DIRECTIONS: Each line from the one with "List all visible" through the final line of the entries below must be printed exactly, and the pictures must not be.

BEGIN MATERIAL SUPPLIED

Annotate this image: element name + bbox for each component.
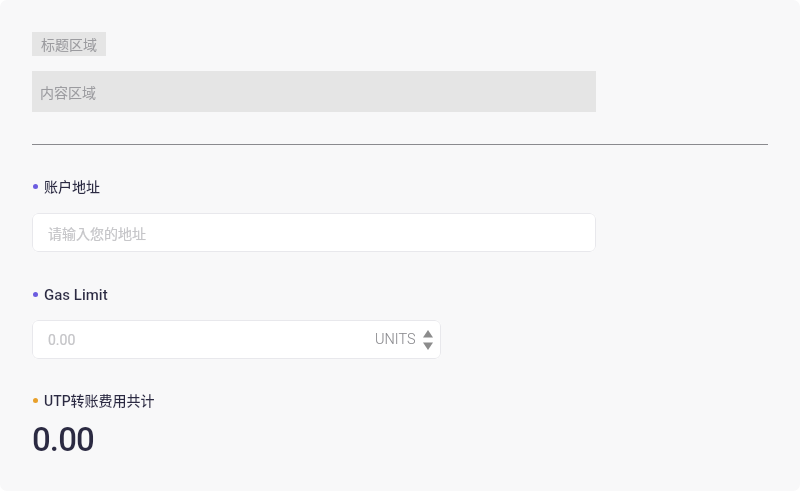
staticText: 0.00	[32, 420, 94, 459]
button[interactable]: 0.00	[32, 320, 441, 359]
button[interactable]: Decrease gas limit	[423, 340, 433, 349]
staticText: Gas Limit	[44, 286, 108, 304]
button[interactable]: Increase gas limit	[423, 330, 433, 340]
staticText: UNITS	[375, 331, 416, 348]
staticText: 内容区域	[40, 82, 96, 102]
staticText: 请输入您的地址	[48, 223, 146, 243]
button[interactable]: 请输入您的地址	[32, 213, 596, 252]
staticText: UTP转账费用共计	[44, 390, 155, 410]
staticText: 账户地址	[44, 176, 100, 196]
staticText: 标题区域	[41, 34, 97, 54]
staticText: 0.00	[48, 332, 76, 348]
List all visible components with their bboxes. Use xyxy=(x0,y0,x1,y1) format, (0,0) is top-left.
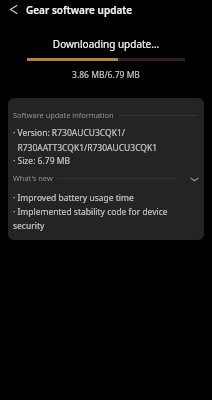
staticText: · Version: R730AUCU3CQK1/ xyxy=(13,127,125,139)
staticText: Downloading update… xyxy=(0,37,212,51)
staticText: · Implemented stability code for device xyxy=(13,206,168,218)
staticText: · Improved battery usage time xyxy=(13,192,134,204)
button[interactable]: What's new xyxy=(13,171,199,185)
staticText: Gear software update xyxy=(26,3,133,17)
staticText: What's new xyxy=(13,173,53,183)
staticText: security xyxy=(13,220,45,232)
staticText: · Size: 6.79 MB xyxy=(13,155,70,167)
staticText: Software update information xyxy=(13,110,114,120)
staticText: R730AATT3CQK1/R730AUCU3CQK1 xyxy=(13,142,158,154)
button[interactable]: Back xyxy=(0,0,26,19)
staticText: 3.86 MB/6.79 MB xyxy=(0,69,212,81)
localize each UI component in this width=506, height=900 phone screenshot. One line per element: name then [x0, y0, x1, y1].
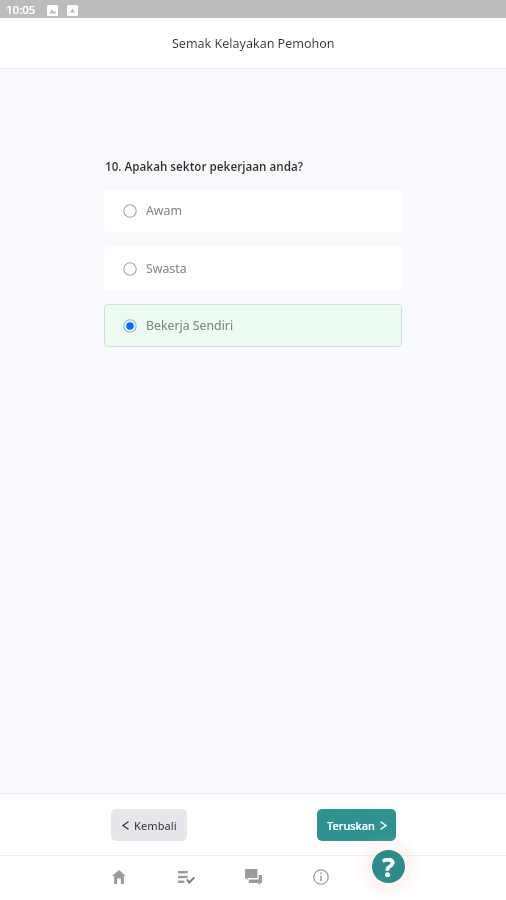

END MATERIAL SUPPLIED

SOLVED EXERCISE:
List all visible components with their bboxes. Use xyxy=(x0,y0,x1,y1) format, (0,0) is top-left.
staticText: · Version: R730AUCU3CQK1/ xyxy=(13,127,125,139)
staticText: Downloading update… xyxy=(0,37,212,51)
staticText: · Implemented stability code for device xyxy=(13,206,168,218)
staticText: · Improved battery usage time xyxy=(13,192,134,204)
button[interactable]: What's new xyxy=(13,171,199,185)
staticText: Gear software update xyxy=(26,3,133,17)
staticText: What's new xyxy=(13,173,53,183)
staticText: security xyxy=(13,220,45,232)
staticText: · Size: 6.79 MB xyxy=(13,155,70,167)
staticText: Software update information xyxy=(13,110,114,120)
staticText: R730AATT3CQK1/R730AUCU3CQK1 xyxy=(13,142,158,154)
button[interactable]: Back xyxy=(0,0,26,19)
staticText: 3.86 MB/6.79 MB xyxy=(0,69,212,81)
localize each UI component in this width=506, height=900 phone screenshot. One line per element: name then [x0, y0, x1, y1].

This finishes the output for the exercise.